- WHAT TO PRODUCE -
Scan the listing below for the word "task" and copy every line where it occurs.

- SUPPLIED MATERIAL -
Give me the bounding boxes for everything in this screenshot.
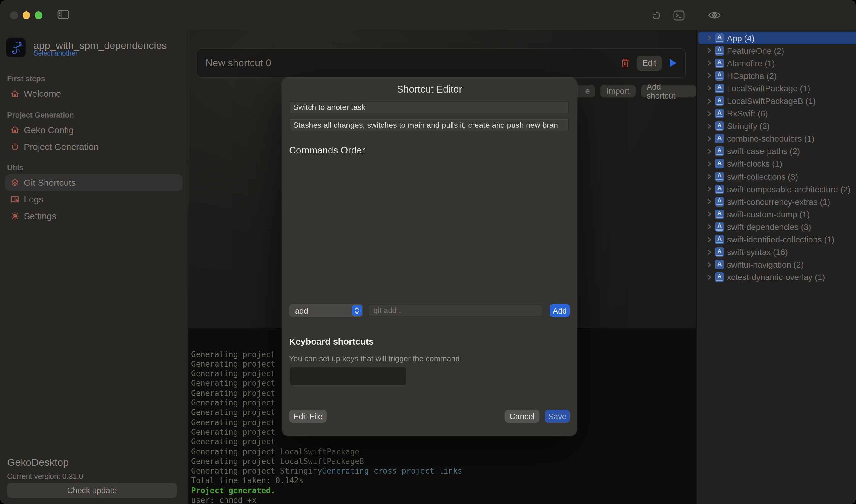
library-icon — [715, 147, 724, 156]
package-row[interactable]: swift-collections (3) — [698, 170, 856, 183]
chevron-right-icon[interactable] — [706, 199, 712, 205]
terminal-line: Total time taken: 0.142s — [191, 476, 462, 486]
chevron-right-icon[interactable] — [706, 110, 712, 117]
command-text-input[interactable]: git add . — [368, 304, 542, 317]
chevron-right-icon[interactable] — [706, 161, 712, 167]
library-icon — [715, 109, 724, 118]
import-button[interactable]: Import — [601, 85, 636, 97]
eye-icon[interactable] — [708, 11, 721, 20]
commands-order-heading: Commands Order — [289, 145, 365, 156]
package-label: HCaptcha (2) — [727, 71, 777, 80]
add-shortcut-button[interactable]: Add shortcut — [641, 85, 696, 97]
shortcut-card-title: New shortcut 0 — [206, 57, 271, 69]
chevron-right-icon[interactable] — [706, 186, 712, 192]
edit-file-button[interactable]: Edit File — [289, 410, 327, 423]
chevron-right-icon[interactable] — [706, 47, 712, 54]
chevron-right-icon[interactable] — [706, 274, 712, 281]
edit-button[interactable]: Edit — [637, 55, 662, 71]
terminal-icon[interactable] — [673, 10, 684, 21]
sidebar-item-project-generation[interactable]: Project Generation — [5, 138, 183, 155]
chevron-right-icon[interactable] — [706, 85, 712, 92]
package-row[interactable]: swift-dependencies (3) — [698, 221, 856, 233]
trash-icon[interactable] — [621, 58, 630, 68]
package-row[interactable]: combine-schedulers (1) — [698, 132, 856, 145]
chevron-right-icon[interactable] — [706, 261, 712, 268]
play-icon[interactable] — [669, 58, 677, 68]
shortcut-card: New shortcut 0 Edit — [197, 48, 686, 78]
shortcut-name-input[interactable]: Switch to anoter task — [289, 101, 569, 113]
close-button[interactable] — [10, 11, 18, 19]
cancel-button[interactable]: Cancel — [505, 410, 539, 423]
power-icon — [10, 142, 20, 151]
sidebar-item-logs[interactable]: Logs — [5, 191, 183, 208]
sidebar-item-git-shortcuts[interactable]: Git Shortcuts — [5, 174, 183, 191]
package-label: swiftui-navigation (2) — [727, 260, 804, 269]
package-label: RxSwift (6) — [727, 109, 768, 118]
chevron-right-icon[interactable] — [706, 148, 712, 155]
terminal-line: user: chmod +x — [191, 496, 462, 504]
chevron-right-icon[interactable] — [706, 211, 712, 218]
package-row[interactable]: LocalSwiftPackage (1) — [698, 82, 856, 95]
sidebar-item-welcome[interactable]: Welcome — [5, 85, 183, 102]
minimize-button[interactable] — [22, 11, 30, 19]
terminal-line: Project generated. — [191, 486, 462, 496]
chevron-right-icon[interactable] — [706, 97, 712, 104]
package-row[interactable]: FeatureOne (2) — [698, 44, 856, 57]
library-icon — [715, 134, 724, 144]
chevron-right-icon[interactable] — [706, 249, 712, 255]
command-type-select[interactable]: add — [289, 304, 363, 317]
package-label: swift-clocks (1) — [727, 159, 782, 169]
package-label: swift-custom-dump (1) — [727, 210, 810, 219]
package-row[interactable]: swift-clocks (1) — [698, 158, 856, 170]
chevron-right-icon[interactable] — [706, 35, 712, 41]
shortcut-description-input[interactable]: Stashes all changes, switches to main an… — [289, 119, 569, 131]
package-row[interactable]: Stringify (2) — [698, 120, 856, 132]
library-icon — [715, 159, 724, 169]
home-icon — [10, 125, 20, 134]
sidebar-toggle-icon[interactable] — [57, 10, 69, 20]
add-command-button[interactable]: Add — [550, 304, 570, 317]
gear-icon — [10, 211, 20, 221]
log-book-icon — [10, 194, 20, 204]
keyboard-shortcuts-heading: Keyboard shortcuts — [289, 336, 374, 346]
chevron-right-icon[interactable] — [706, 73, 712, 79]
package-row[interactable]: App (4) — [698, 32, 856, 44]
library-icon — [715, 184, 724, 194]
package-label: swift-identified-collections (1) — [727, 235, 834, 244]
package-row[interactable]: Alamofire (1) — [698, 57, 856, 69]
zoom-button[interactable] — [35, 11, 42, 19]
package-row[interactable]: swift-composable-architecture (2) — [698, 183, 856, 195]
package-row[interactable]: swift-concurrency-extras (1) — [698, 195, 856, 208]
package-row[interactable]: swift-syntax (16) — [698, 246, 856, 258]
check-update-button[interactable]: Check update — [7, 483, 177, 498]
library-icon — [715, 273, 724, 282]
library-icon — [715, 247, 724, 257]
chevron-right-icon[interactable] — [706, 60, 712, 66]
save-button[interactable]: Save — [545, 410, 570, 423]
chevron-right-icon[interactable] — [706, 123, 712, 129]
sidebar-item-geko-config[interactable]: Geko Config — [5, 121, 183, 138]
key-capture-field[interactable] — [289, 366, 407, 386]
package-label: swift-case-paths (2) — [727, 147, 800, 156]
terminal-line: Generating project LocalSwiftPackage — [191, 447, 462, 457]
chevron-right-icon[interactable] — [706, 136, 712, 142]
package-row[interactable]: HCaptcha (2) — [698, 70, 856, 82]
library-icon — [715, 84, 724, 93]
chevron-right-icon[interactable] — [706, 173, 712, 180]
package-row[interactable]: xctest-dynamic-overlay (1) — [698, 271, 856, 284]
package-row[interactable]: RxSwift (6) — [698, 107, 856, 120]
package-label: App (4) — [727, 33, 754, 43]
chevron-right-icon[interactable] — [706, 236, 712, 243]
package-row[interactable]: swift-case-paths (2) — [698, 145, 856, 158]
package-row[interactable]: swiftui-navigation (2) — [698, 258, 856, 271]
shortcut-editor-modal: Shortcut Editor Switch to anoter task St… — [282, 78, 577, 436]
terminal-line: Generating project StringifyGenerating c… — [191, 466, 462, 476]
library-icon — [715, 222, 724, 232]
sidebar-item-settings[interactable]: Settings — [5, 208, 183, 224]
package-row[interactable]: LocalSwiftPackageB (1) — [698, 95, 856, 107]
undo-icon[interactable] — [650, 10, 661, 21]
select-another-link[interactable]: Select another — [33, 50, 78, 57]
package-row[interactable]: swift-identified-collections (1) — [698, 233, 856, 246]
chevron-right-icon[interactable] — [706, 223, 712, 230]
package-row[interactable]: swift-custom-dump (1) — [698, 208, 856, 221]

- SOLUTION TO THE PROBLEM -
shortcut-name-input[interactable]: Switch to anoter task — [289, 101, 569, 113]
shortcut-editor-modal: Shortcut Editor Switch to anoter task St… — [282, 78, 577, 436]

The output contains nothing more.